Page-level text extractions:
+ + + +

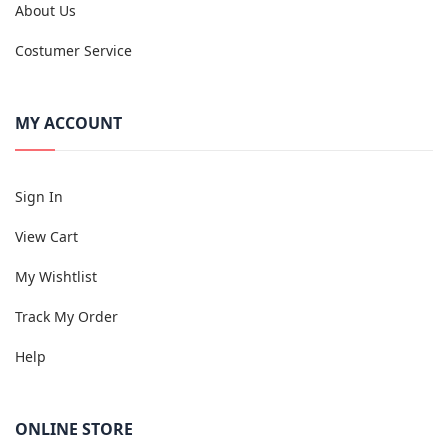
About Us
Costumer Service
MY ACCOUNT
Sign In
View Cart
My Wishtlist
Track My Order
Help
ONLINE STORE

+ + + +

INSTRUCTIONS FOR THE TASK:
Exactly as they stand, set down all of the entries above, minus every picture.

RESPONSE AREA:
About Us
Costumer Service
MY ACCOUNT
Sign In
View Cart
My Wishtlist
Track My Order
Help
ONLINE STORE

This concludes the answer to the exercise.